Department of Public Health Sciences, Graduate School of Public Health, Seoul National University, Seoul, Republic of Korea.
Department of Preventive Medicine, Seoul National University College of Medicine, Seoul, Republic of Korea.
Sci Rep. 2021 Jun 18;11(1):12886. doi: 10.1038/s41598-021-92362-1.
Machine learning (ML) has been suggested to improve the performance of prediction models. Nevertheless, research on predicting the risk in patients with acute myocardial infarction (AMI) has been limited and showed inconsistency in the performance of ML models versus traditional models (TMs). This study developed ML-based models (logistic regression with regularization, random forest, support vector machine, and extreme gradient boosting) and compared their performance in predicting the short- and long-term mortality of patients with AMI with those of TMs with comparable predictors. The endpoints were the in-hospital mortality of 14,183 participants and the three- and 12-month mortality in patients who survived at discharge. The performance of the ML models in predicting the mortality of patients with an ST-segment elevation myocardial infarction (STEMI) was comparable to the TMs. In contrast, the areas under the curves (AUC) of the ML models for non-STEMI (NSTEMI) in predicting the in-hospital, 3-month, and 12-month mortality were 0.889, 0.849, and 0.860, respectively, which were superior to the TMs, which had corresponding AUCs of 0.873, 0.795, and 0.808. Overall, the performance of the predictive model could be improved, particularly for long-term mortality in NSTEMI, from the ML algorithm rather than using more clinical predictors.

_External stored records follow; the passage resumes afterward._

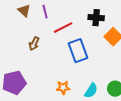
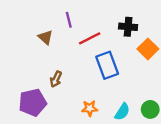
brown triangle: (24, 11) -> (45, 37), moved
brown arrow: (34, 44) -> (56, 79), moved

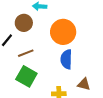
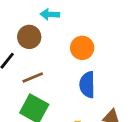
orange circle: (63, 32) -> (82, 48), size x0.7

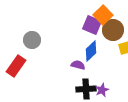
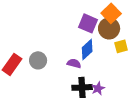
orange square: (103, 15) -> (111, 13), moved
gray circle: (32, 40) -> (38, 60), moved

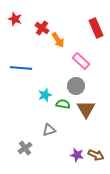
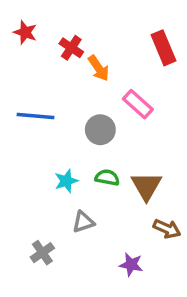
gray circle: (76, 86) -> (100, 130), moved
cyan star: (45, 95) -> (66, 181), moved
brown arrow: (96, 155) -> (167, 229), moved

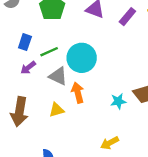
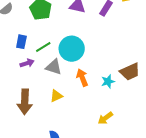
purple arrow: (28, 68) -> (27, 63), turned -152
orange arrow: (78, 93) -> (82, 78), moved

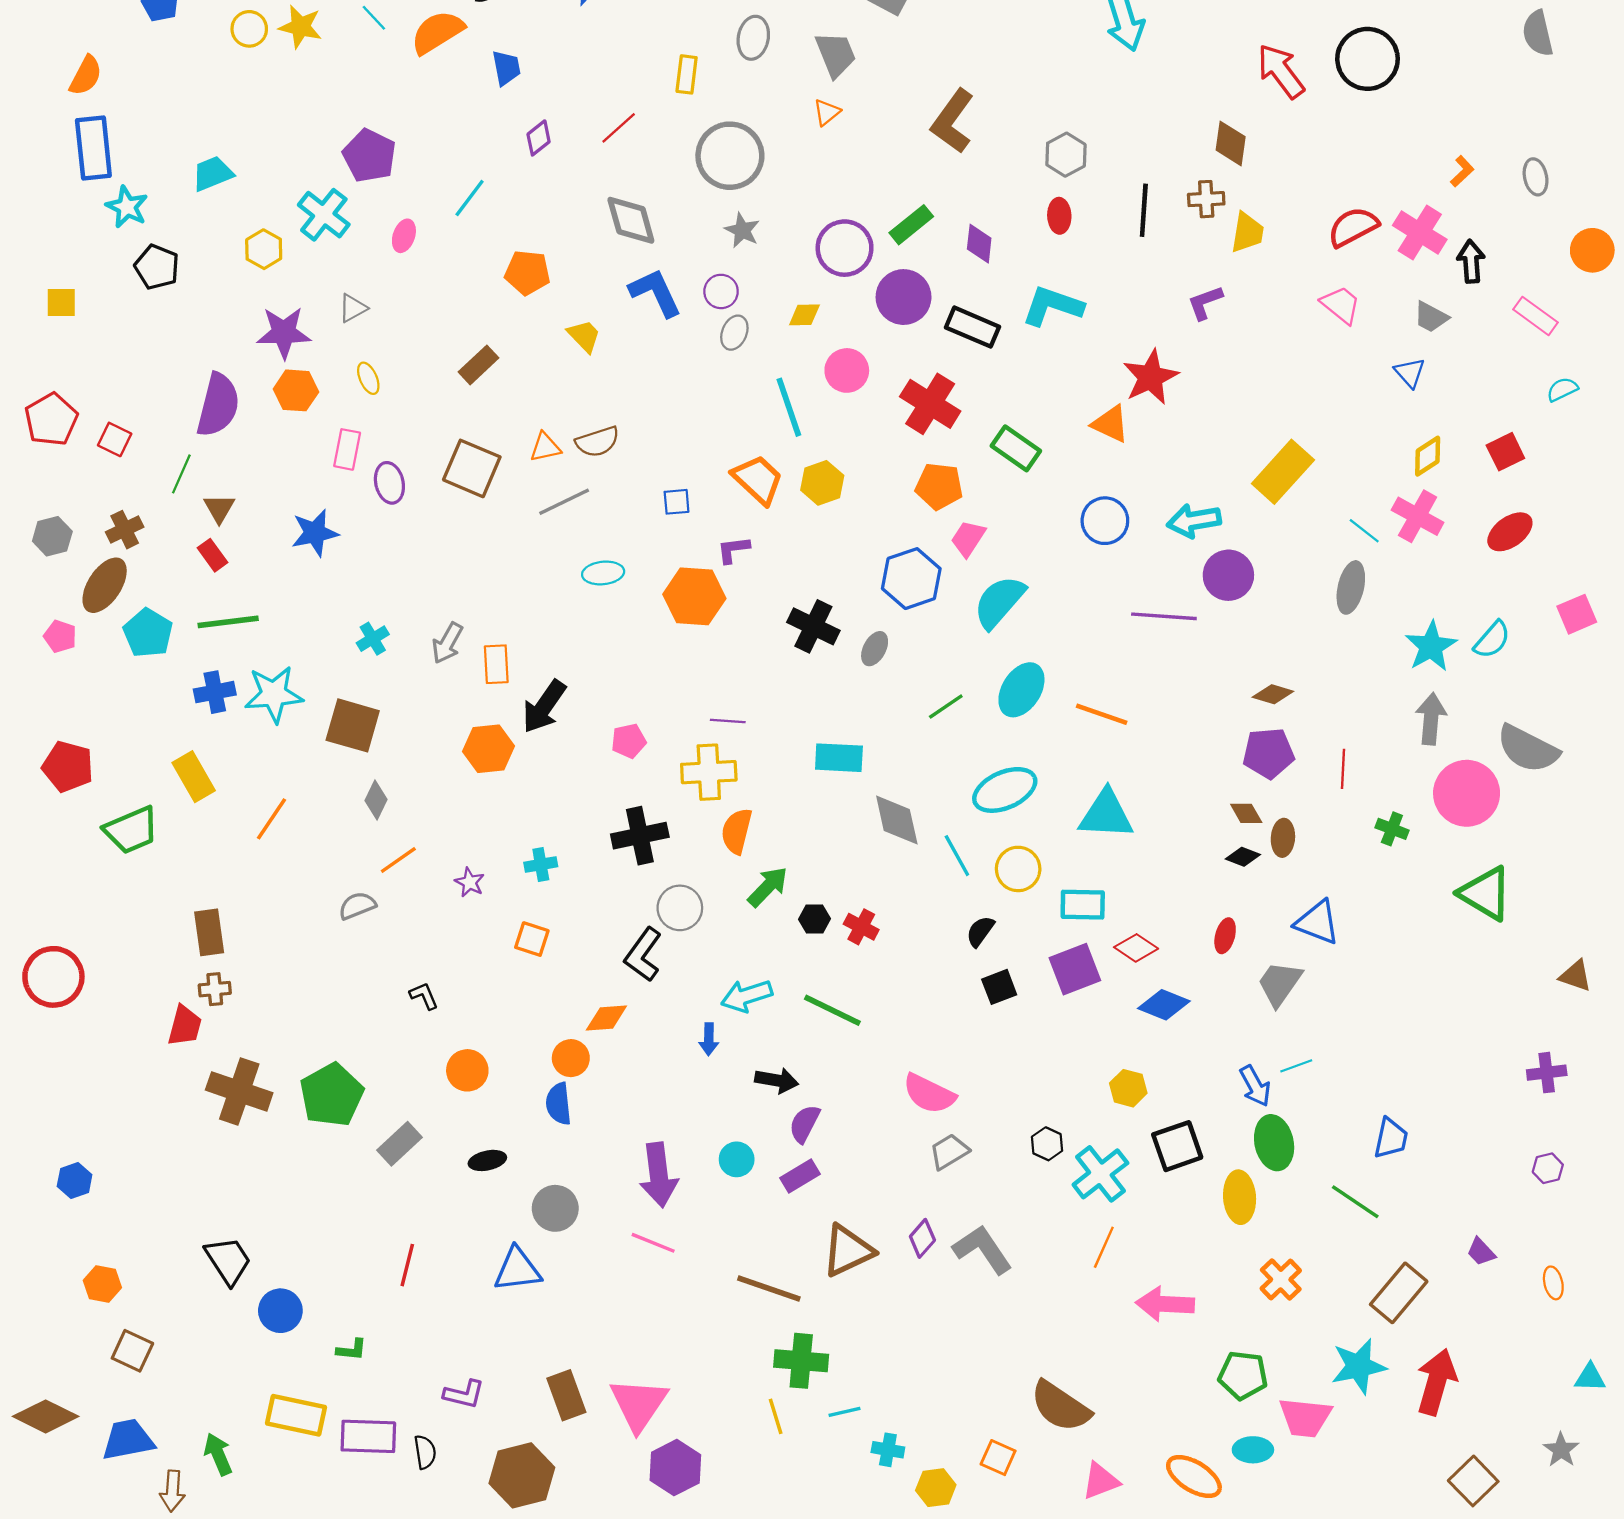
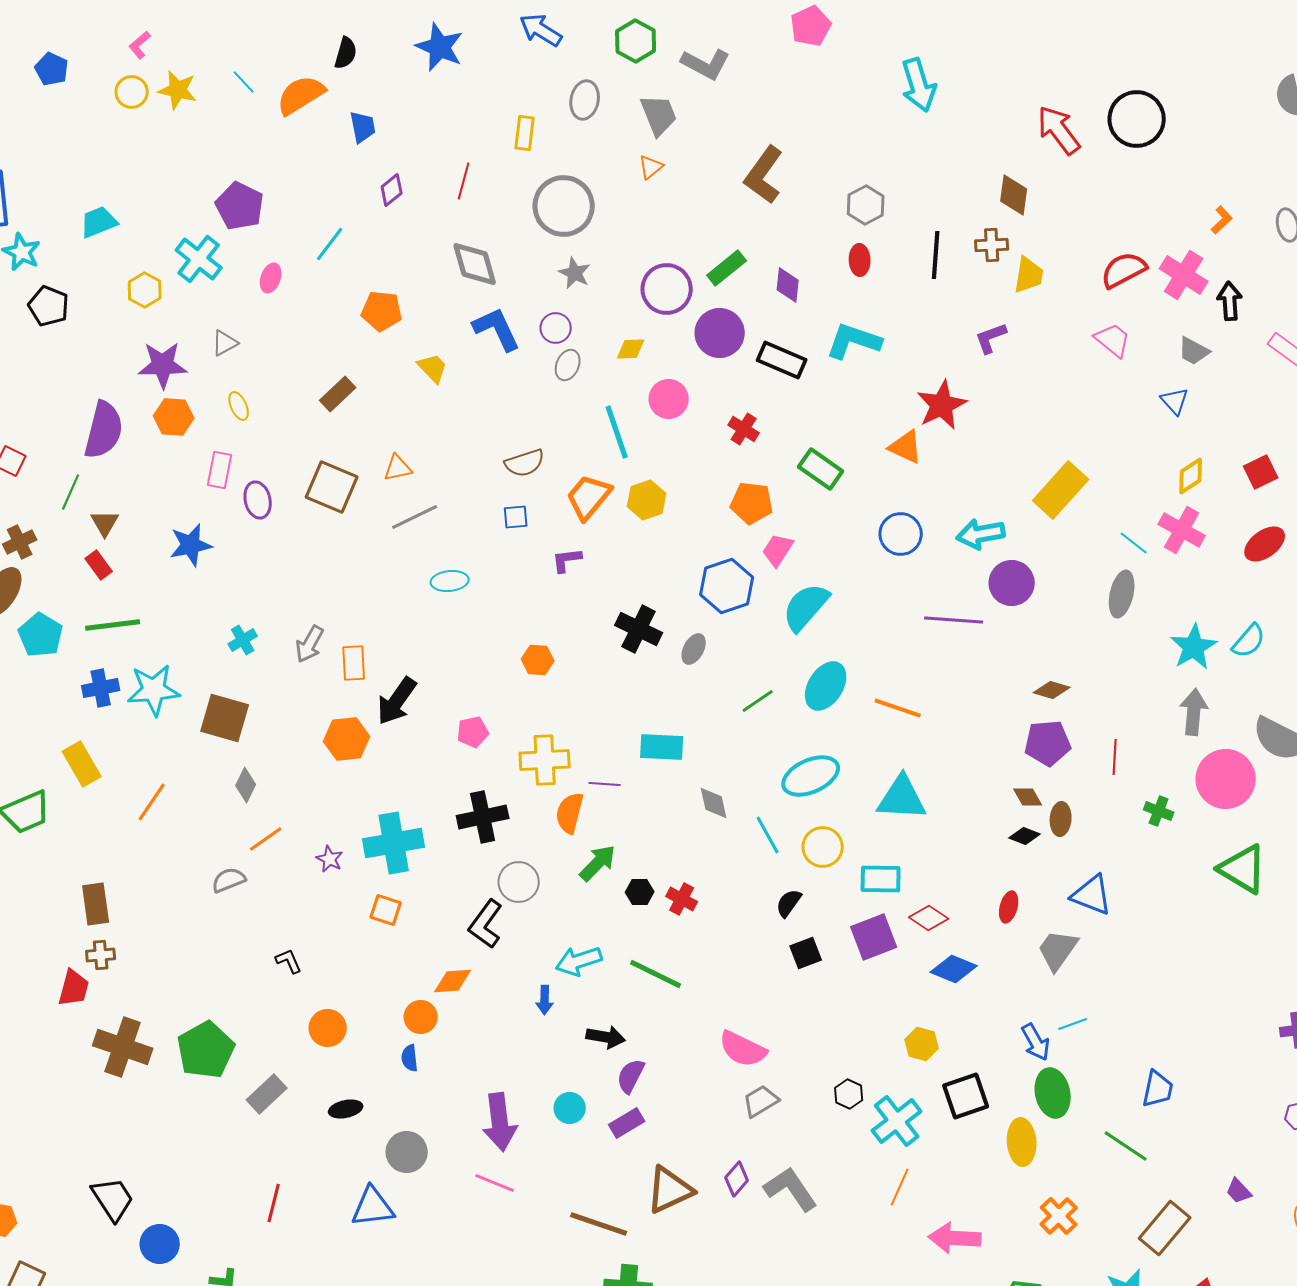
red line: (619, 128) -> (464, 181), turned -33
red cross: (930, 404) -> (744, 429), size x0.6
brown semicircle: (598, 442) -> (525, 463), moved
orange trapezoid: (758, 480) -> (589, 497), turned -93
orange hexagon: (694, 596) -> (538, 660), moved, size x0.6
purple line: (728, 721) -> (605, 784), moved
gray diamond: (897, 820) -> (714, 803), size x0.7
cyan cross: (541, 865) -> (394, 843), size x2.0
blue semicircle: (559, 1104) -> (410, 1058), size x0.7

机器学习(ML)被认为可以提高预测模型的性能。然而,用于预测急性心肌梗死(AMI)患者风险的研究有限,并且 ML 模型与传统模型(TMs)的性能不一致。本研究开发了基于 ML 的模型(正则化逻辑回归、随机森林、支持向量机和极端梯度增强),并将其预测 AMI 患者短期和长期死亡率的性能与具有可比预测因子的 TMs 进行了比较。终点是 14183 名参与者的院内死亡率以及出院时存活患者的 3 个月和 12 个月死亡率。ML 模型在预测 ST 段抬高型心肌梗死(STEMI)患者死亡率方面的性能与 TMs 相当。相比之下,ML 模型对非 ST 段抬高型心肌梗死(NSTEMI)患者的院内、3 个月和 12 个月死亡率的预测的曲线下面积(AUC)分别为 0.889、0.849 和 0.860,优于 AUC 分别为 0.873、0.795 和 0.808 的 TMs。总体而言,预测模型的性能可以得到改善,特别是对于 NSTEMI 的长期死亡率,可以通过 ML 算法而不是使用更多的临床预测因子来实现。